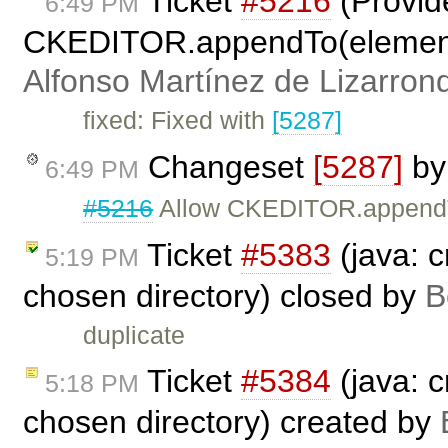
Ticket
#5216
(Provid
6:49 PM
CKEDITOR.appendTo(elementOr
Alfonso Martínez de Lizarron
fixed: Fixed with
[5287]
Changeset
[5287]
b
6:49 PM
#5216
Allow CKEDITOR.appendTo
Ticket
#5383
(java: c
5:19 PM
chosen directory) closed by
B
duplicate
Ticket
#5384
(java: c
5:18 PM
chosen directory) created by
= = = =
◆ DIRECTIONS
Print out the material word for word, omitting the pictures.

◆ ANSWER
Ticket
#5216
(Provid
6:49 PM
CKEDITOR.appendTo(elementOr
Alfonso Martínez de Lizarron
fixed: Fixed with
[5287]
Changeset
[5287]
b
6:49 PM
#5216
Allow CKEDITOR.appendTo
Ticket
#5383
(java: c
5:19 PM
chosen directory) closed by
B
duplicate
Ticket
#5384
(java: c
5:18 PM
chosen directory) created by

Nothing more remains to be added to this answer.